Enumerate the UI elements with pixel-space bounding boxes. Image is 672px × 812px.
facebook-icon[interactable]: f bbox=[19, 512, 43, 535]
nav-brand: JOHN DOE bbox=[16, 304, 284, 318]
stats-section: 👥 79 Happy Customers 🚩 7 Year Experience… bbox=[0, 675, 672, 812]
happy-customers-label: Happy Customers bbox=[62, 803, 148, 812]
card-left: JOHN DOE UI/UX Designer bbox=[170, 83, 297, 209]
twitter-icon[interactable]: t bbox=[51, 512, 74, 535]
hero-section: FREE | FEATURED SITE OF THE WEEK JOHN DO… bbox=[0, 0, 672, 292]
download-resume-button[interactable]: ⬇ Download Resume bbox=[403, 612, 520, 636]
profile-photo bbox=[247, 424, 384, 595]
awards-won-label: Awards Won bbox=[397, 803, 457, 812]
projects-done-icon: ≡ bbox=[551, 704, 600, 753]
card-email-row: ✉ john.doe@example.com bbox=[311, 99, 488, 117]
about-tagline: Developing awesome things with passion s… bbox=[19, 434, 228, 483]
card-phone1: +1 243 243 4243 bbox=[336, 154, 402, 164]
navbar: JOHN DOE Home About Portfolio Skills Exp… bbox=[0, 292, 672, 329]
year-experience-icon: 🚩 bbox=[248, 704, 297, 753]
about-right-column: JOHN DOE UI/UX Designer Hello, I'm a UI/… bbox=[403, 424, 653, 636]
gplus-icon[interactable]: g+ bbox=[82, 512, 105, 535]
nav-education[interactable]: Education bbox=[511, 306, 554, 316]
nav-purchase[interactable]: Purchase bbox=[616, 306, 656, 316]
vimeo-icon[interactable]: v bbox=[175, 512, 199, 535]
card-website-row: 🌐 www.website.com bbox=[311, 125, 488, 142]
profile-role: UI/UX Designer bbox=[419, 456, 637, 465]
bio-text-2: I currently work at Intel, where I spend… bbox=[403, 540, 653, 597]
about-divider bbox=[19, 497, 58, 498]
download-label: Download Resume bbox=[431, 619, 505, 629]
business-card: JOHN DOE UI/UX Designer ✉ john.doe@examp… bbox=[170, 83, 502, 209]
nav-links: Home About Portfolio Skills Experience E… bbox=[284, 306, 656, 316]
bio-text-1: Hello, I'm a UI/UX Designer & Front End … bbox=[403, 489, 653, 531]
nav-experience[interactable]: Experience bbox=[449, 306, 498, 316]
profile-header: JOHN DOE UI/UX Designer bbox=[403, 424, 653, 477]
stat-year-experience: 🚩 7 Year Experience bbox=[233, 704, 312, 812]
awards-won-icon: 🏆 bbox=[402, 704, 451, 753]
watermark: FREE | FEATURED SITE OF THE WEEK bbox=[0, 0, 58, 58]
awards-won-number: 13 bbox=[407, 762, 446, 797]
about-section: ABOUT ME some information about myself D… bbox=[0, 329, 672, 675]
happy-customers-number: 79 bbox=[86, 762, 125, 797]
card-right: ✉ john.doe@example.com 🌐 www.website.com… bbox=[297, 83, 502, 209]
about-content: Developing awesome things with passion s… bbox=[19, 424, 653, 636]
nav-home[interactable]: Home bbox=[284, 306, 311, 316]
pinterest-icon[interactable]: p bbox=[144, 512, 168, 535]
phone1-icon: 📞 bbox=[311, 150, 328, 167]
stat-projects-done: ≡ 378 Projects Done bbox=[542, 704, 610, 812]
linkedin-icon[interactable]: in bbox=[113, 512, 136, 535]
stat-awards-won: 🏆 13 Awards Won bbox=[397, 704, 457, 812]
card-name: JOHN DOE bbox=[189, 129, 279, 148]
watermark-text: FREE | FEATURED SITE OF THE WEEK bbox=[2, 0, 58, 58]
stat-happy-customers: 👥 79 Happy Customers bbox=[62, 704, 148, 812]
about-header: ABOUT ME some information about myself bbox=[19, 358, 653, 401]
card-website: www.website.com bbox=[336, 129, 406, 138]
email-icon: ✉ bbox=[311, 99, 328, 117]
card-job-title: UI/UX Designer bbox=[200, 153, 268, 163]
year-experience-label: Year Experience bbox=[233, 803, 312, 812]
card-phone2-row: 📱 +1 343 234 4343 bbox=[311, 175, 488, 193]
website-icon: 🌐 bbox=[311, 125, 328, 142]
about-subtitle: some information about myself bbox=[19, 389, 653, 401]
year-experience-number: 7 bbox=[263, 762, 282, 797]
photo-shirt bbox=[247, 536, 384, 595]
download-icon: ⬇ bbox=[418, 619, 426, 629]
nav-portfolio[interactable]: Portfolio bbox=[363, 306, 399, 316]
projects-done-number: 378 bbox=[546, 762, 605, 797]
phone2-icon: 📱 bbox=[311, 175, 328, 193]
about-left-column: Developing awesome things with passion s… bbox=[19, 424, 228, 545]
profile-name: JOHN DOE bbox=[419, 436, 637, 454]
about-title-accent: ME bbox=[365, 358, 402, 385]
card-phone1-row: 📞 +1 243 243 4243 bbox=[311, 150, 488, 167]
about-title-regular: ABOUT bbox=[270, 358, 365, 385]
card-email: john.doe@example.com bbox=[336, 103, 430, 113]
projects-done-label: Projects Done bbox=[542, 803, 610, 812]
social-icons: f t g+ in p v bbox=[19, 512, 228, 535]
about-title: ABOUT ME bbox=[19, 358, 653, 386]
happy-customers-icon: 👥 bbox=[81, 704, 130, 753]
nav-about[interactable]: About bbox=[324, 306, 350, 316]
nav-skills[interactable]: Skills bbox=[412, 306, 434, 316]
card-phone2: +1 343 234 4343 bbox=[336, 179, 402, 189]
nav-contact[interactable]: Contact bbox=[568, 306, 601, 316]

+++

_WORK ORDER:_ Your task is an exact transcription of every line above.

_ANSWER AREA:_
Enumerate the UI elements with pixel-space bounding boxes. Image is 672px × 812px.
facebook-icon[interactable]: f bbox=[19, 512, 43, 535]
nav-brand: JOHN DOE bbox=[16, 304, 284, 318]
stats-section: 👥 79 Happy Customers 🚩 7 Year Experience… bbox=[0, 675, 672, 812]
happy-customers-label: Happy Customers bbox=[62, 803, 148, 812]
card-left: JOHN DOE UI/UX Designer bbox=[170, 83, 297, 209]
twitter-icon[interactable]: t bbox=[51, 512, 74, 535]
hero-section: FREE | FEATURED SITE OF THE WEEK JOHN DO… bbox=[0, 0, 672, 292]
download-resume-button[interactable]: ⬇ Download Resume bbox=[403, 612, 520, 636]
profile-photo bbox=[247, 424, 384, 595]
awards-won-label: Awards Won bbox=[397, 803, 457, 812]
projects-done-icon: ≡ bbox=[551, 704, 600, 753]
card-email-row: ✉ john.doe@example.com bbox=[311, 99, 488, 117]
about-tagline: Developing awesome things with passion s… bbox=[19, 434, 228, 483]
card-phone1: +1 243 243 4243 bbox=[336, 154, 402, 164]
navbar: JOHN DOE Home About Portfolio Skills Exp… bbox=[0, 292, 672, 329]
year-experience-icon: 🚩 bbox=[248, 704, 297, 753]
about-right-column: JOHN DOE UI/UX Designer Hello, I'm a UI/… bbox=[403, 424, 653, 636]
gplus-icon[interactable]: g+ bbox=[82, 512, 105, 535]
nav-education[interactable]: Education bbox=[511, 306, 554, 316]
nav-purchase[interactable]: Purchase bbox=[616, 306, 656, 316]
vimeo-icon[interactable]: v bbox=[175, 512, 199, 535]
card-website-row: 🌐 www.website.com bbox=[311, 125, 488, 142]
profile-role: UI/UX Designer bbox=[419, 456, 637, 465]
bio-text-2: I currently work at Intel, where I spend… bbox=[403, 540, 653, 597]
about-divider bbox=[19, 497, 58, 498]
download-label: Download Resume bbox=[431, 619, 505, 629]
business-card: JOHN DOE UI/UX Designer ✉ john.doe@examp… bbox=[170, 83, 502, 209]
nav-links: Home About Portfolio Skills Experience E… bbox=[284, 306, 656, 316]
bio-text-1: Hello, I'm a UI/UX Designer & Front End … bbox=[403, 489, 653, 531]
nav-experience[interactable]: Experience bbox=[449, 306, 498, 316]
profile-header: JOHN DOE UI/UX Designer bbox=[403, 424, 653, 477]
stat-year-experience: 🚩 7 Year Experience bbox=[233, 704, 312, 812]
awards-won-icon: 🏆 bbox=[402, 704, 451, 753]
watermark: FREE | FEATURED SITE OF THE WEEK bbox=[0, 0, 58, 58]
awards-won-number: 13 bbox=[407, 762, 446, 797]
about-section: ABOUT ME some information about myself D… bbox=[0, 329, 672, 675]
happy-customers-number: 79 bbox=[86, 762, 125, 797]
card-right: ✉ john.doe@example.com 🌐 www.website.com… bbox=[297, 83, 502, 209]
about-content: Developing awesome things with passion s… bbox=[19, 424, 653, 636]
nav-home[interactable]: Home bbox=[284, 306, 311, 316]
pinterest-icon[interactable]: p bbox=[144, 512, 168, 535]
phone1-icon: 📞 bbox=[311, 150, 328, 167]
stat-projects-done: ≡ 378 Projects Done bbox=[542, 704, 610, 812]
linkedin-icon[interactable]: in bbox=[113, 512, 136, 535]
stat-awards-won: 🏆 13 Awards Won bbox=[397, 704, 457, 812]
card-name: JOHN DOE bbox=[189, 129, 279, 148]
watermark-text: FREE | FEATURED SITE OF THE WEEK bbox=[2, 0, 58, 58]
stat-happy-customers: 👥 79 Happy Customers bbox=[62, 704, 148, 812]
about-header: ABOUT ME some information about myself bbox=[19, 358, 653, 401]
card-website: www.website.com bbox=[336, 129, 406, 138]
email-icon: ✉ bbox=[311, 99, 328, 117]
card-job-title: UI/UX Designer bbox=[200, 153, 268, 163]
year-experience-label: Year Experience bbox=[233, 803, 312, 812]
card-phone2-row: 📱 +1 343 234 4343 bbox=[311, 175, 488, 193]
website-icon: 🌐 bbox=[311, 125, 328, 142]
about-subtitle: some information about myself bbox=[19, 389, 653, 401]
year-experience-number: 7 bbox=[263, 762, 282, 797]
photo-shirt bbox=[247, 536, 384, 595]
download-icon: ⬇ bbox=[418, 619, 426, 629]
nav-portfolio[interactable]: Portfolio bbox=[363, 306, 399, 316]
projects-done-number: 378 bbox=[546, 762, 605, 797]
phone2-icon: 📱 bbox=[311, 175, 328, 193]
about-left-column: Developing awesome things with passion s… bbox=[19, 424, 228, 545]
profile-name: JOHN DOE bbox=[419, 436, 637, 454]
about-title-accent: ME bbox=[365, 358, 402, 385]
card-phone1-row: 📞 +1 243 243 4243 bbox=[311, 150, 488, 167]
about-title-regular: ABOUT bbox=[270, 358, 365, 385]
card-email: john.doe@example.com bbox=[336, 103, 430, 113]
projects-done-label: Projects Done bbox=[542, 803, 610, 812]
social-icons: f t g+ in p v bbox=[19, 512, 228, 535]
about-title: ABOUT ME bbox=[19, 358, 653, 386]
happy-customers-icon: 👥 bbox=[81, 704, 130, 753]
nav-about[interactable]: About bbox=[324, 306, 350, 316]
nav-skills[interactable]: Skills bbox=[412, 306, 434, 316]
card-phone2: +1 343 234 4343 bbox=[336, 179, 402, 189]
nav-contact[interactable]: Contact bbox=[568, 306, 601, 316]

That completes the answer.